Das Arbeitsgericht hat die Klage abgewiesen. Das [X.] hat die Berufung zurückgewiesen. Mit der vom [X.] zugelassenen Revision verfolgt der Kläger sein Klagebegehren weiter. Der Beklagte ist zum Termin vor dem [X.] nicht erschienen.

Entscheidungsgründe

I. Die Revision hat Erfolg. Mit der von ihm gegebenen Begründung durfte das [X.] die auf Leistung von Schadensersatz gerichtete Klage nicht abweisen. Der Beklagte hat seine Pflicht zur Unterlassung von [X.] während des Arbeitsverhältnisses verletzt (§ 60 [X.]GB). Ob und in welchem Umfang der Kläger vom [X.] Schadensersatz verlangen kann (§ 61 Abs. 1 [X.]GB), steht noch nicht fest. Deshalb musste das Berufungsurteil aufgehoben und die Sache zur neuen Verhandlung und Entscheidung an das [X.] zurückverwiesen werden (§ 563 ZPO).
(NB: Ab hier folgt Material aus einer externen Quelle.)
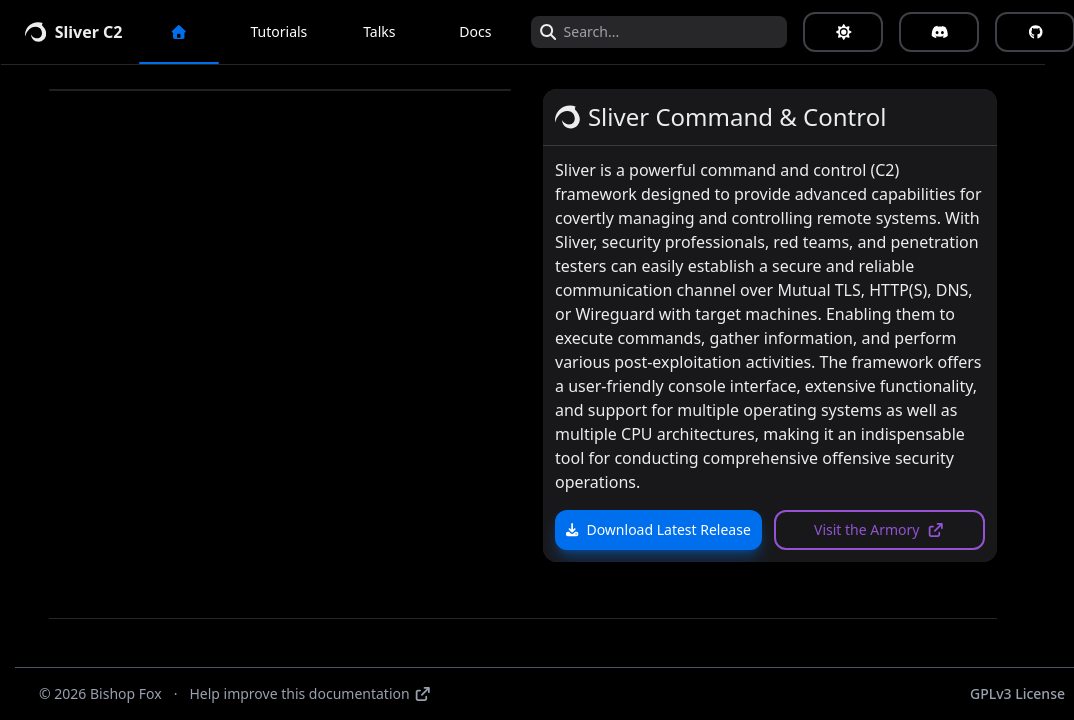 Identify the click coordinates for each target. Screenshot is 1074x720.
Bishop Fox (126, 693)
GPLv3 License (1017, 693)
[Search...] (683, 32)
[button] (193, 32)
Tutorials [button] (293, 31)
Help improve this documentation (310, 693)
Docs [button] (489, 31)
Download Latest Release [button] (672, 529)
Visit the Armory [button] (893, 529)
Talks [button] (393, 31) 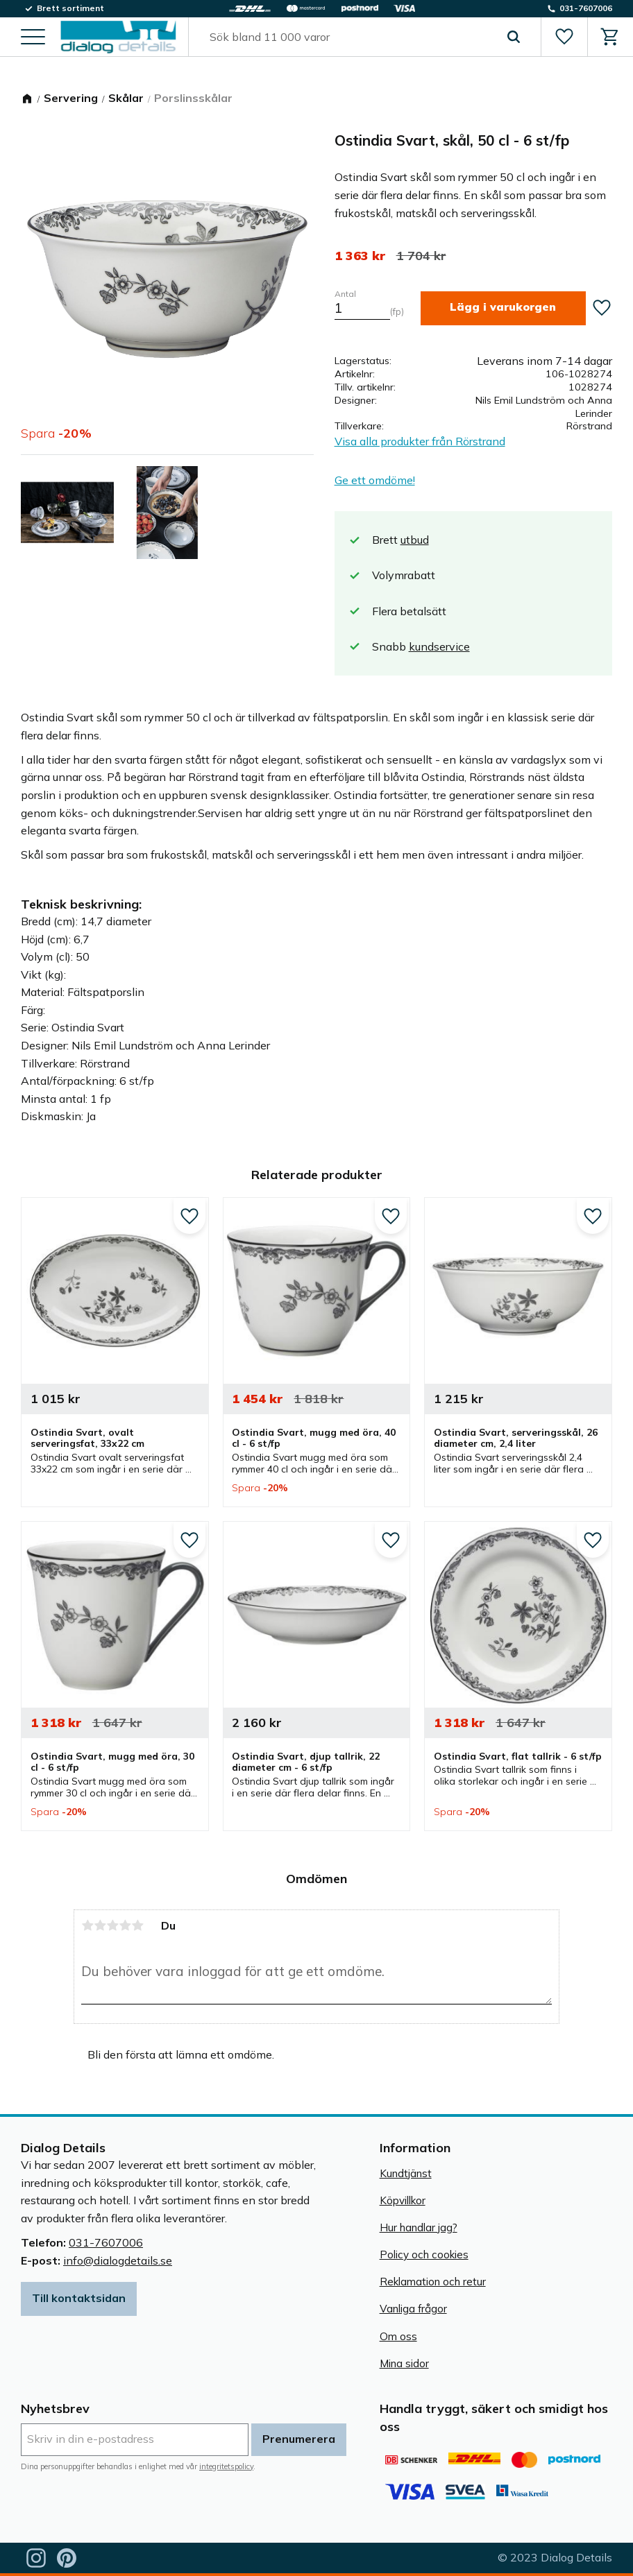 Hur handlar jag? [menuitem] (418, 2227)
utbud (414, 540)
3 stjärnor (112, 1925)
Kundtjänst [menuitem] (406, 2173)
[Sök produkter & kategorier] (348, 37)
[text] (360, 256)
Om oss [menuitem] (398, 2336)
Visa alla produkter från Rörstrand (420, 441)
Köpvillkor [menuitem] (402, 2200)
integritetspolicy (226, 2466)
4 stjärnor (125, 1925)
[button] (33, 38)
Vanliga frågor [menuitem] (413, 2308)
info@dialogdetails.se (117, 2260)
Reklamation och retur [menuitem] (433, 2281)
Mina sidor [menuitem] (404, 2363)
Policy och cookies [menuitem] (424, 2254)
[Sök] (513, 37)
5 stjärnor (137, 1925)
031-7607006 (106, 2242)
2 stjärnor (100, 1925)
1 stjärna (87, 1925)
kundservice (439, 646)
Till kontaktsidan (79, 2298)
1. Der Beklagte hat gegen das vertragliche Konkurrenzverbot verstoßen. Die Auffassung des [X.]s, der Kläger habe insoweit nicht ausreichend vorgetragen, trifft unter Berücksichtigung der Säumnislage im Berufungstermin nicht zu. Nach § 539 Abs. 2 ZPO ist bei Säumnis des Berufungsbeklagten das zulässige tatsächliche Vorbringen des Berufungsklägers als zugestanden anzunehmen. Soweit es den Berufungsantrag rechtfertigt, ist nach dem Antrag zu erkennen.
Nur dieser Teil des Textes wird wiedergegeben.